▶ Your task
In the listing below, start your output at the line with "Softshell & Scuba" and end it after the line with "Strick – Mehrfarbig", copying every line exactly.

Extracted information Block Start

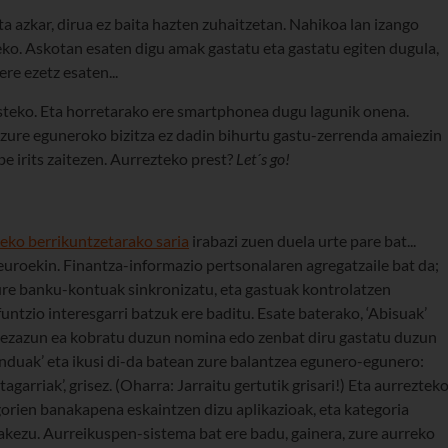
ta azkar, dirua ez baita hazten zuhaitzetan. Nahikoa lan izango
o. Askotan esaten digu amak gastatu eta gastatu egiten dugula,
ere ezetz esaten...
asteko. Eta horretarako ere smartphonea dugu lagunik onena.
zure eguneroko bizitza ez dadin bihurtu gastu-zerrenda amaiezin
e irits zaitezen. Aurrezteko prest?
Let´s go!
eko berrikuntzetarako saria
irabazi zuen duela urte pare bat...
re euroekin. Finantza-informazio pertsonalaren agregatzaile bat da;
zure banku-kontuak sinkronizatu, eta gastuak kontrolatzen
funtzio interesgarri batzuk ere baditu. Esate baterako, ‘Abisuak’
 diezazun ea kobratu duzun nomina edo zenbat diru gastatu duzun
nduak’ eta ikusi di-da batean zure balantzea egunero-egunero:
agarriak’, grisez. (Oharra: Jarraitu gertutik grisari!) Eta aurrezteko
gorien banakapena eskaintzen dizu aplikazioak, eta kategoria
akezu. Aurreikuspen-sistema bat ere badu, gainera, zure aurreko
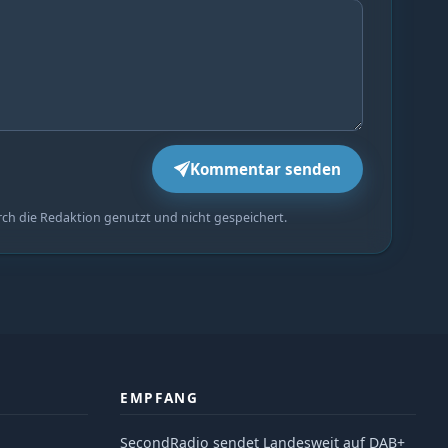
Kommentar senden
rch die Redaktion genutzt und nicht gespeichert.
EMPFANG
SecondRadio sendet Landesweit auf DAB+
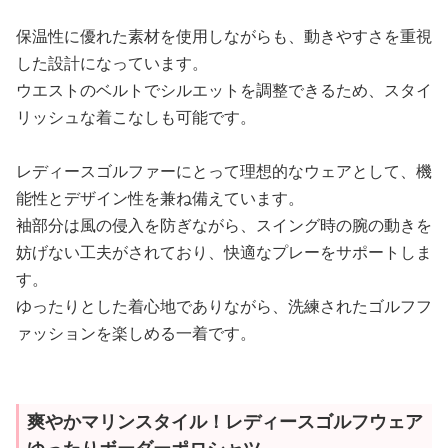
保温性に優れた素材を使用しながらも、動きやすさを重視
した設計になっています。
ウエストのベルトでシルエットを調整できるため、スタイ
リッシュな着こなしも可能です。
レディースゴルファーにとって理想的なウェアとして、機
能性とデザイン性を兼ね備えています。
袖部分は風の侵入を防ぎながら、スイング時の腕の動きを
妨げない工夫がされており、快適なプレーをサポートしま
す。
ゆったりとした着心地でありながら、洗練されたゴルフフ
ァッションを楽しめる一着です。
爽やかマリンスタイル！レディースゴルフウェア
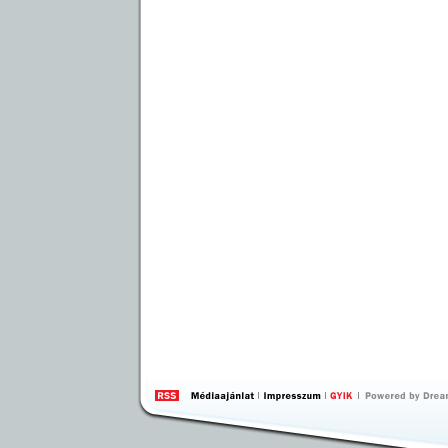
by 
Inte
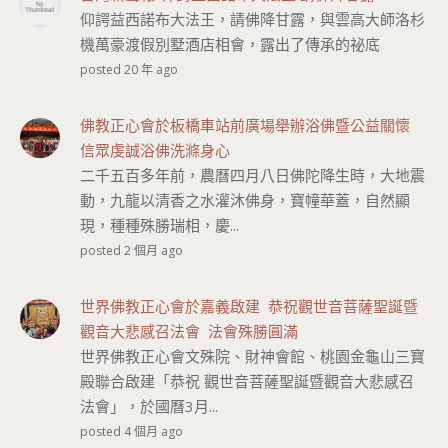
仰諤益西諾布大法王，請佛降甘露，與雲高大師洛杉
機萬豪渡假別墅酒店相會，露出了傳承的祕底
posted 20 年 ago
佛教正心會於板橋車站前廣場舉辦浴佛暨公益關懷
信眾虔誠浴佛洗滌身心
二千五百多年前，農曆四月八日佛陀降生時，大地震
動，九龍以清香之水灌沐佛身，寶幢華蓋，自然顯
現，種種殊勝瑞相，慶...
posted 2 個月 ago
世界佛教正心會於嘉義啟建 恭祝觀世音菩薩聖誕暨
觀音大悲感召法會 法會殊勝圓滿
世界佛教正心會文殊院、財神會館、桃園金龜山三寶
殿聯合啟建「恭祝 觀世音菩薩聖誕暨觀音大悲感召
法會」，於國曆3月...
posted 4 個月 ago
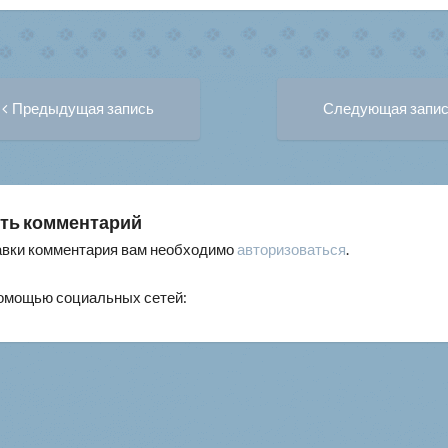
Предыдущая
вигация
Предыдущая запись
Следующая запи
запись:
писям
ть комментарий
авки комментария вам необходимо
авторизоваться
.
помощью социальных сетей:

Extracted information Block End
Extracted information Block Start

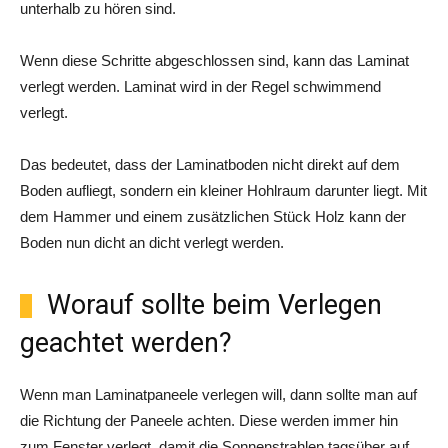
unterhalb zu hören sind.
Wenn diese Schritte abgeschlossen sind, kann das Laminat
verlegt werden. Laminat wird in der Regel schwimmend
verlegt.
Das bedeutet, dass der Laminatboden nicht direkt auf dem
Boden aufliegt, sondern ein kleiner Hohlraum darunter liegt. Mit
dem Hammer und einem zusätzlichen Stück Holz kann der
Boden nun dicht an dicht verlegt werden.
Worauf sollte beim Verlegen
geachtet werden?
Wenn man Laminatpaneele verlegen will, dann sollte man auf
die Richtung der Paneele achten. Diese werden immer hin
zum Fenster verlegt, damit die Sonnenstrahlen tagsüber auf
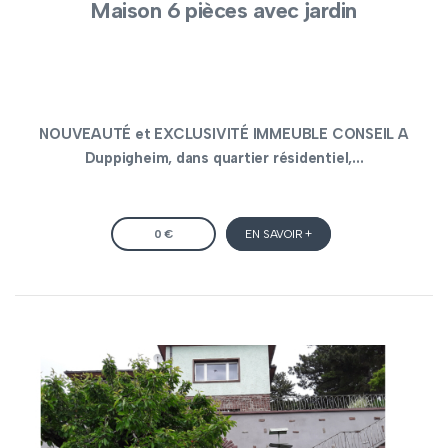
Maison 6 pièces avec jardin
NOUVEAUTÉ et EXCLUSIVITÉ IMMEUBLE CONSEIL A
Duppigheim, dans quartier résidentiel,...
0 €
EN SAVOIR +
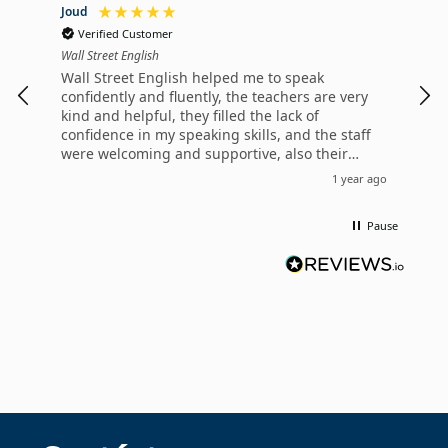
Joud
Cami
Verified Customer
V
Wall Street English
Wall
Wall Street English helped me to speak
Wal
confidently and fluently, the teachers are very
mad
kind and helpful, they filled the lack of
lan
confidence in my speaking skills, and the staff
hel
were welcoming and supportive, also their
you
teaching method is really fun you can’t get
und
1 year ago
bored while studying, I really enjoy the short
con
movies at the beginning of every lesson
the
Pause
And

Extracted information Block End
Extracted information Block Start

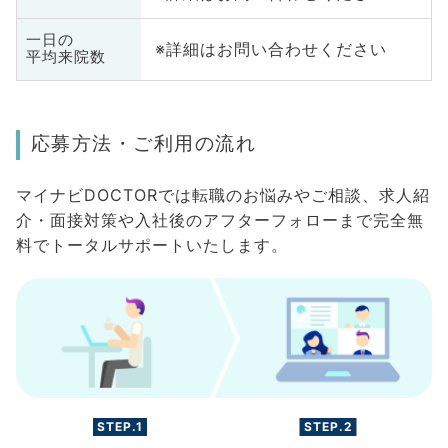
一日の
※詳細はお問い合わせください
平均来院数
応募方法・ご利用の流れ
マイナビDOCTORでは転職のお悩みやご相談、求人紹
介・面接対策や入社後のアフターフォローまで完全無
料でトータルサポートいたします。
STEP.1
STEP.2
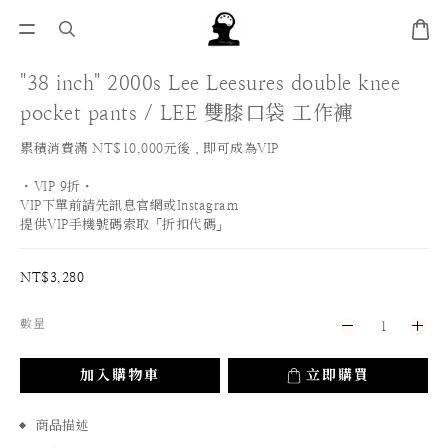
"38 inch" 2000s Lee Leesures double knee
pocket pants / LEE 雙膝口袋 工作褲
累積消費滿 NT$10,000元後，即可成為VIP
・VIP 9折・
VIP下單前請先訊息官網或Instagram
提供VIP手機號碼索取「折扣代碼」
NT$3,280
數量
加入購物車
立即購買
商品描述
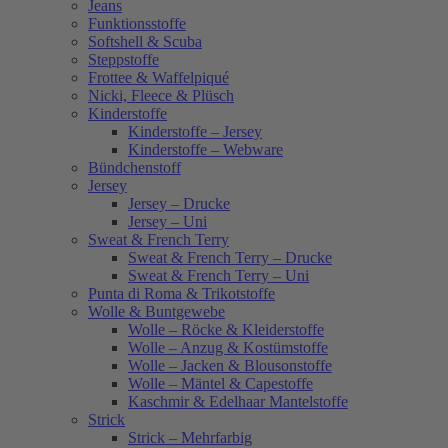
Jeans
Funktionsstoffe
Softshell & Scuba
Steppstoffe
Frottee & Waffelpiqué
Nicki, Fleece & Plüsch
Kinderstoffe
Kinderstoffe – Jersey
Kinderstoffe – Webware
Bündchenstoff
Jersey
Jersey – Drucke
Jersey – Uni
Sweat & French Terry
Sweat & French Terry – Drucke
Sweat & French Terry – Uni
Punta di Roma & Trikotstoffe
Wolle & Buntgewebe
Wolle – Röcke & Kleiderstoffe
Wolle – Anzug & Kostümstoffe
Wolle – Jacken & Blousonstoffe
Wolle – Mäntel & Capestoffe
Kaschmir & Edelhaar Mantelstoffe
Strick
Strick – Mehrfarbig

Extracted information Block End

▶ Completed exercise
Softshell & Scuba
Steppstoffe
Frottee & Waffelpiqué
Nicki, Fleece & Plüsch
Kinderstoffe
Kinderstoffe – Jersey
Kinderstoffe – Webware
Bündchenstoff
Jersey
Jersey – Drucke
Jersey – Uni
Sweat & French Terry
Sweat & French Terry – Drucke
Sweat & French Terry – Uni
Punta di Roma & Trikotstoffe
Wolle & Buntgewebe
Wolle – Röcke & Kleiderstoffe
Wolle – Anzug & Kostümstoffe
Wolle – Jacken & Blousonstoffe
Wolle – Mäntel & Capestoffe
Kaschmir & Edelhaar Mantelstoffe
Strick
Strick – Mehrfarbig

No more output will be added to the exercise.